Информационная ломка шла полным ходом, когда Литовец, на глазах у инфантильного снегиря, закатил в камеру бочонок из-под отбеливателя. Я сперва подумал — под тумбочку. Серега, недовольный качеством местной прачечной, решил замочить одежду — мы были наивны. Пять кило апельсинов и грейпфрутов, пять пачек рафинированного сахара, два кило изюма, дрожжи, и под крышку, бутилированной воды в прожорливого поросёнка влезло двадцать пять литров!!! Стояла жаркая влажная погода. Но, независимо от погоды, на выгул свинье требовалась неделя, максимум две. Ни один снегирь не покусился на нашу свинью. Зачем делали шмоны, оставалось загадкой.

В компании с хрюшей мир приобрёл привычные очертания. Мир, несмотря на запертую дверь, снова начинал мне нравиться: любовь к жизни, желание жить как есть возвращалось, и тюремные стены перестали тому мешать.

«А какая вовсе разница?» — философствовали мы с Серегой, глядя, как Миндоугас разливает содержимое бочонка по бутылкам.

— Надо ещё раз поставить, — сказал тогда я.

— Мы ещё это не выпили, — урезонил меня Серега.

— Когда выпьем, поздно будет.

Миндоугасу сам процесс выпаса хрюши доставлял удовольствие. А слова «ещё» или «больше» всегда заменяли слова «хорошо» и «надо».


***


После вечерней проверки, дождавшись, пока запрут на ночь двери, мы накрывали нехитрый тюремный ужин.

Поддон с лозаньей, лук, чеснок, помидоры, грибы, сервелат, маринованная морковка, пять или семь видов сыра, анчоусы, маслины, оливки, куча всякой всячины, размазанная в памяти по краям стола. Под шконарём дожидались своего часа двадцать литровых бутылок апельсиновой браги. Тишину ночи разрывали густые басы миксов Пола Оккенфулда, Диски достал Серега, сведя дружбу с маленьким перекачанным корейцем, работающим вьетнамским мафиози в Лос-Анджелесе и прилетевшим в Париж пообедать. Он уже три года доказывал, что тот труп, в ресторане, ужасно испортил ему аппетит.

Трое молодых мужиков.

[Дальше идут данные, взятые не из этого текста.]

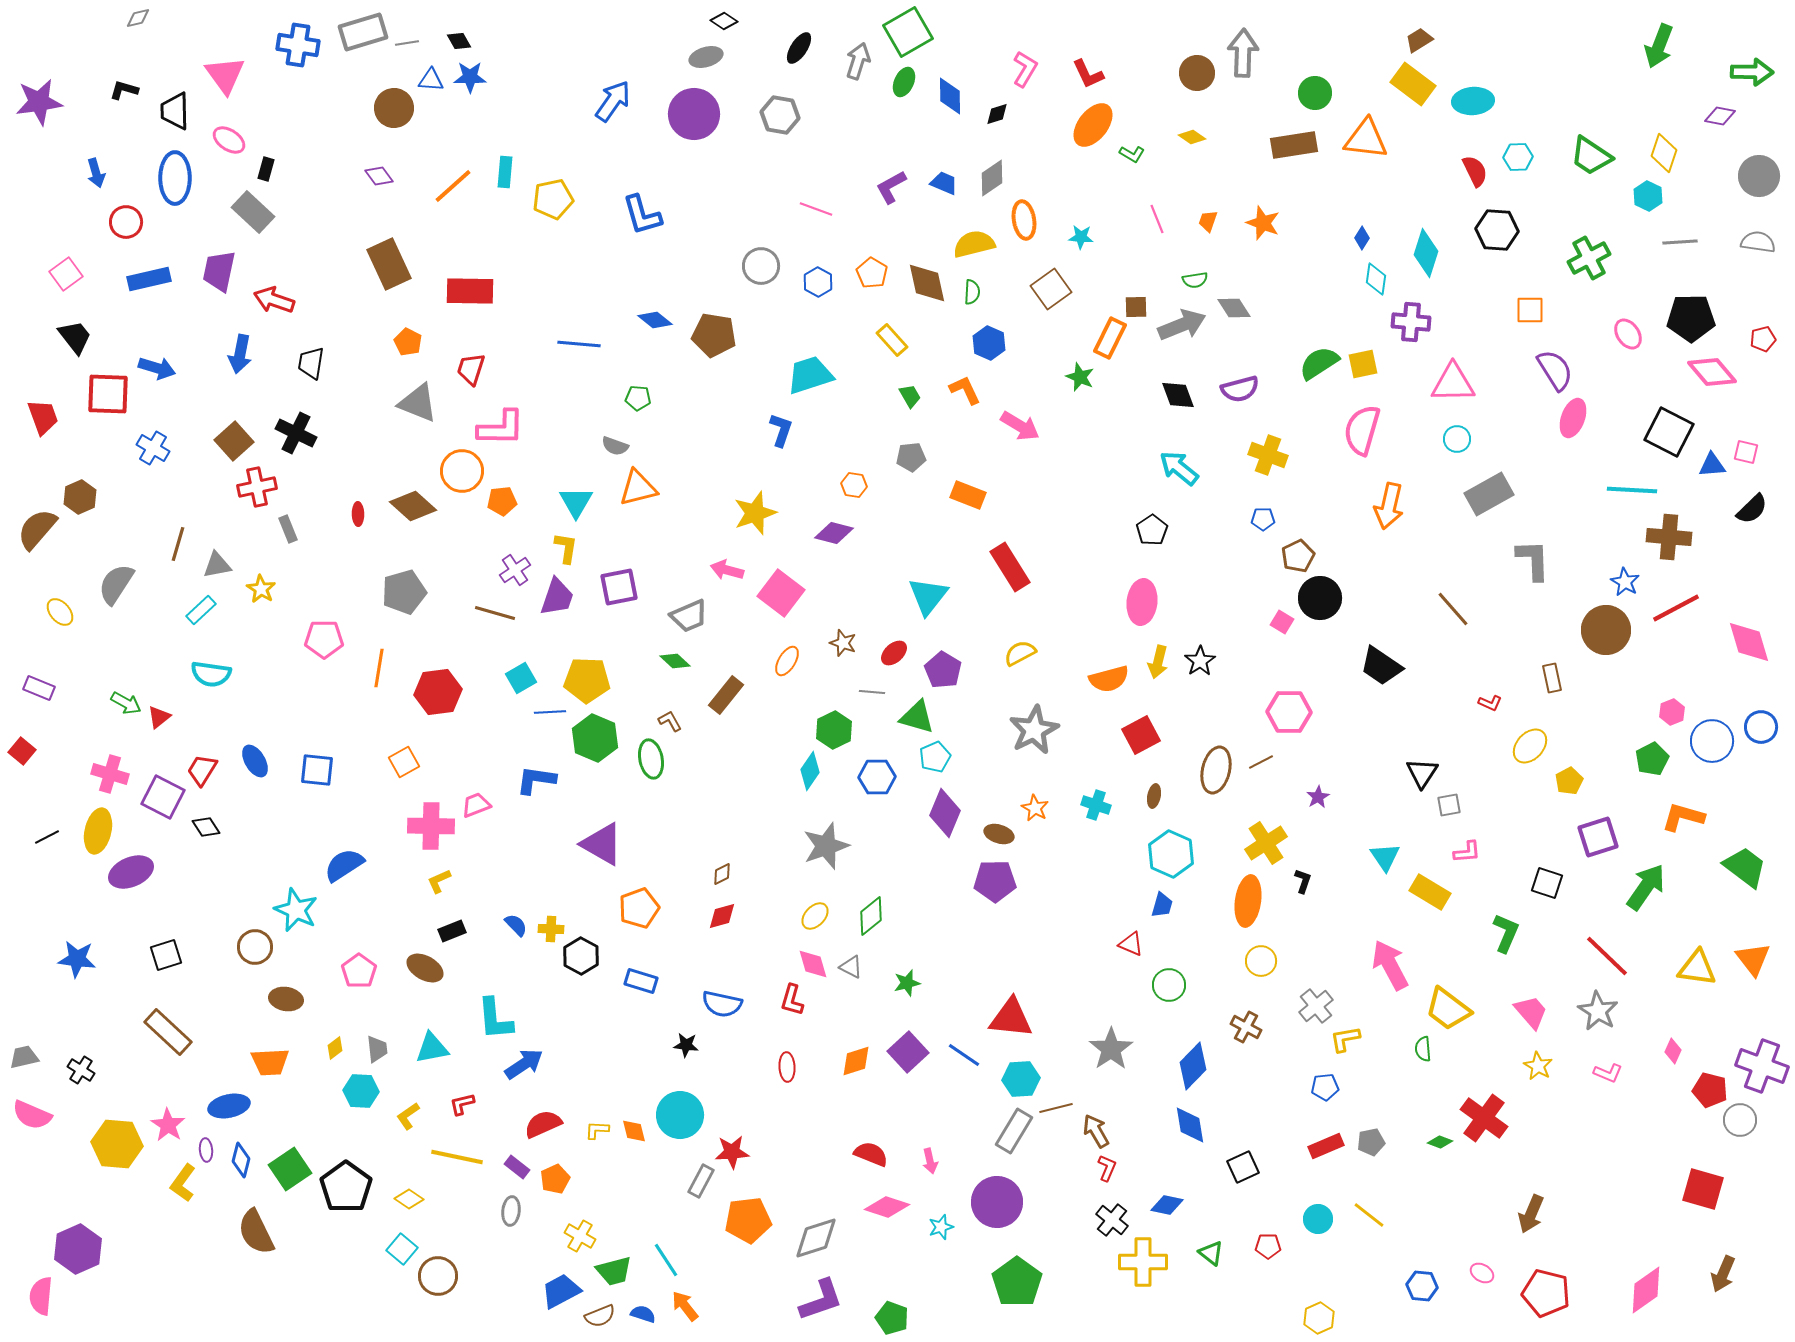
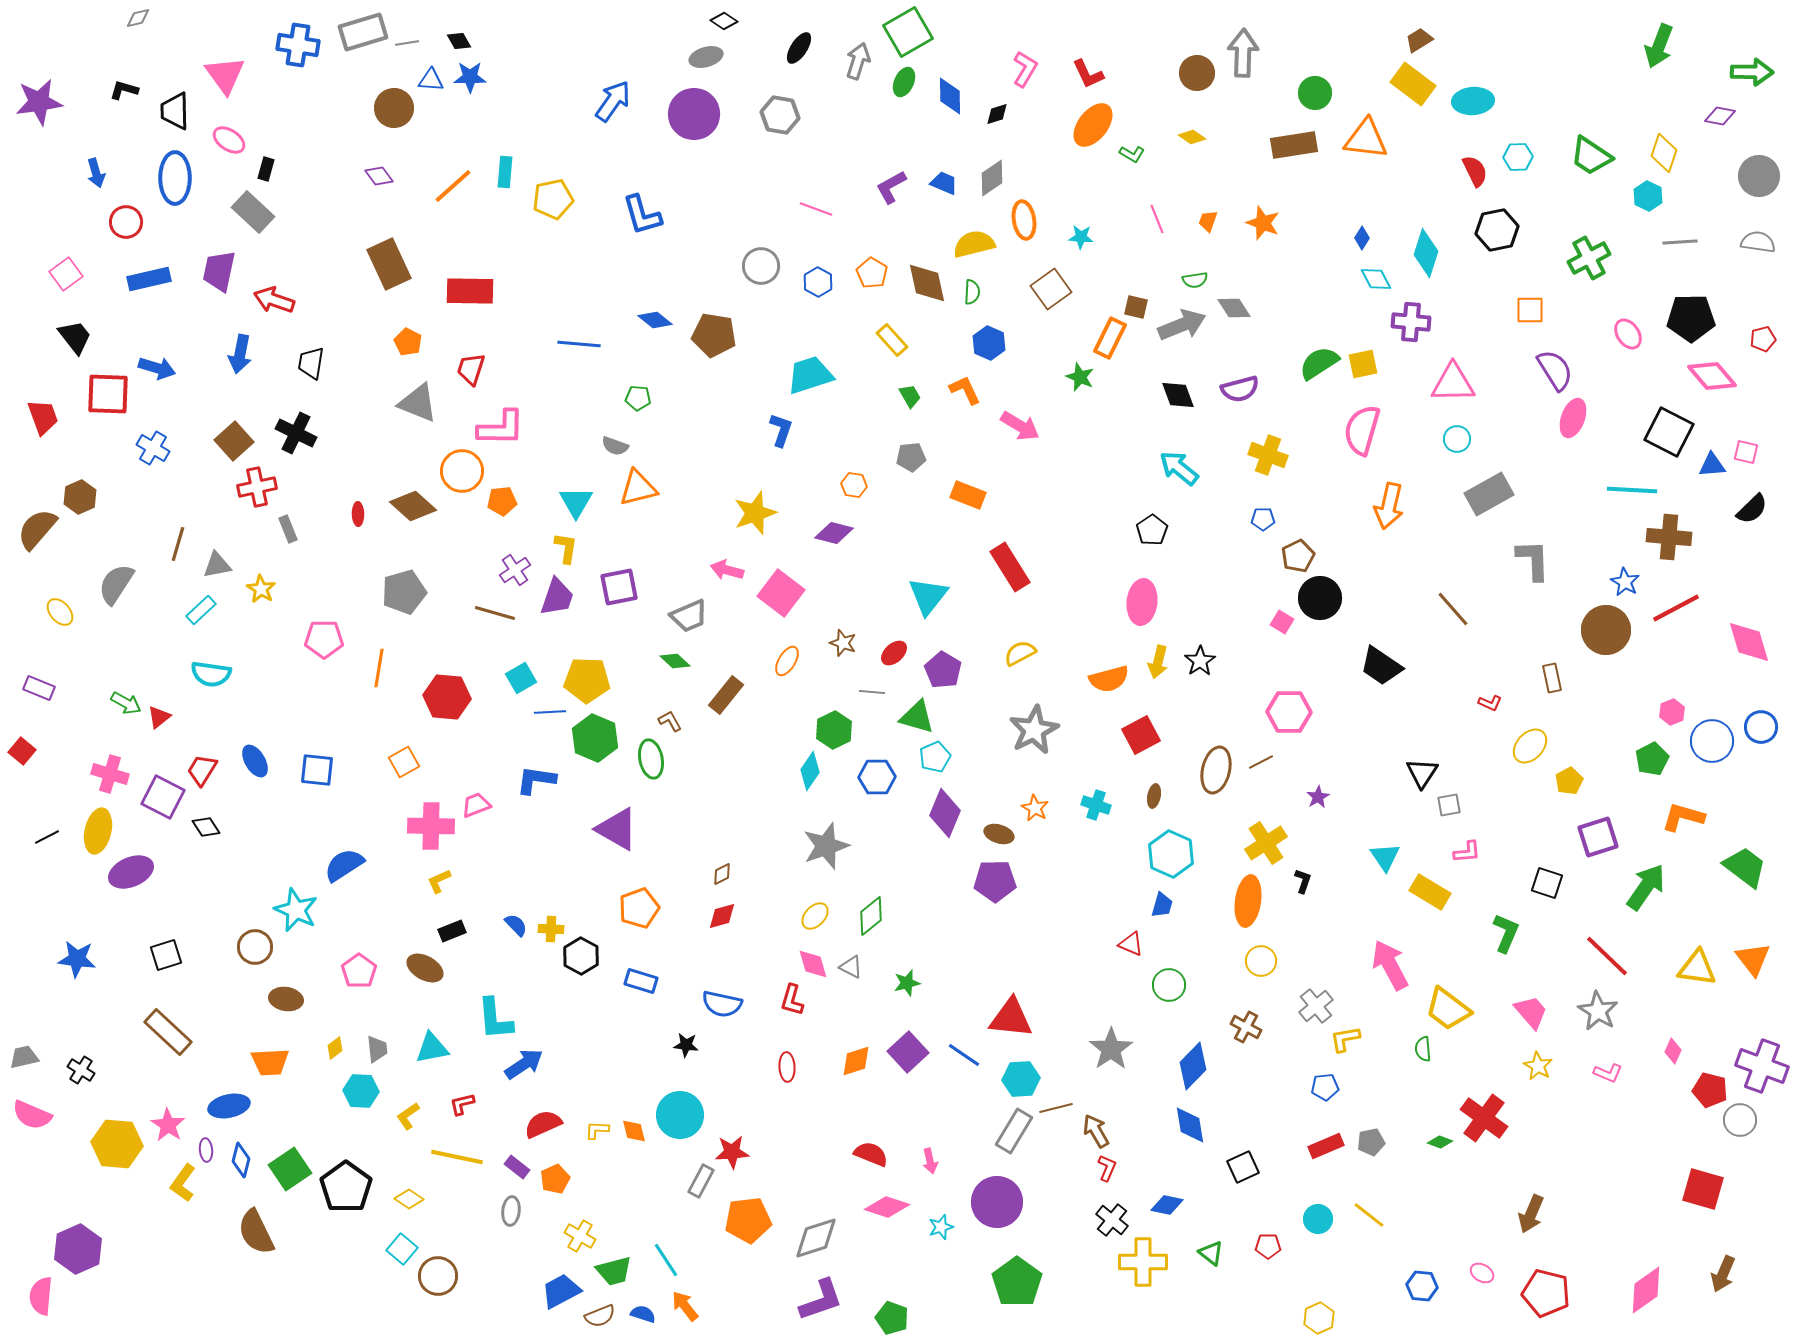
black hexagon at (1497, 230): rotated 15 degrees counterclockwise
cyan diamond at (1376, 279): rotated 36 degrees counterclockwise
brown square at (1136, 307): rotated 15 degrees clockwise
pink diamond at (1712, 372): moved 4 px down
red hexagon at (438, 692): moved 9 px right, 5 px down; rotated 12 degrees clockwise
purple triangle at (602, 844): moved 15 px right, 15 px up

Много выпить и закусить. Эрудированный собеседник Серега. От жизни мудрый и добродушный Миндя, всегда безропотно сносивший мои подначки. Плавающая в фекалиях рыбка породы «Panasonic». Ночь за ночью. Неделя за неделей. Месяц за месяцем. Всё те же успокаивающие речи партнёров по бизнесу. Адвокат, ссылающийся на бюрократическую волокиту. Звонки друзьям, на большую землю, в те минуты розового подпития, когда так хочется позвонить, выслушать ритуал вопросов, показать молчаливое знание глубины жизни, обронить невзначай: «Ты знаешь, Вася, Андрей, Коля, Лена, ты будешь смеяться, ты, конечно, не поверишь, но я желаю каждому оказаться на моём месте». Конечно, ненадолго — пусть месяц или полгода. Тюрьма помогает разорвать презерватив рутины. Взглянуть на себя со стороны, отстранённо взглянуть на то, какой ты там, на свободе. И как бы вы ни говорили, что, экспериментируя, вовсе не обязательно ехать во Францию, садиться в тюрьму, что со стороны, можно взглянуть на себя, проведя отпуск на даче или в морском круизе. На такие возражения я промолчу в трубку, слегка покачивая головой, давая вам возможность выговориться, а потом, соглашусь: да, действительно, во Францию не обязательно. Есть Испания, Голландия, Швеция. На худой конец — Германия, Австрия, Бельгия или Италия. Но ни в коем случае нельзя проводить опыт дома и уж, конечно, не подходят дача или круиз. Но вы мне всё равно ни за что не поверите, и я знаю это уже сейчас. Потому что всего пару месяцев назад я и сам себе не поверил бы. Не может тюрьма плодотворно влиять! Не может? — Ещё как может! Но переступить грань, сделать решающий шаг в Другую жизнь, очутиться один на один с незнакомыми мироописаниями, на это самостоятельно смелости у вас не хватит.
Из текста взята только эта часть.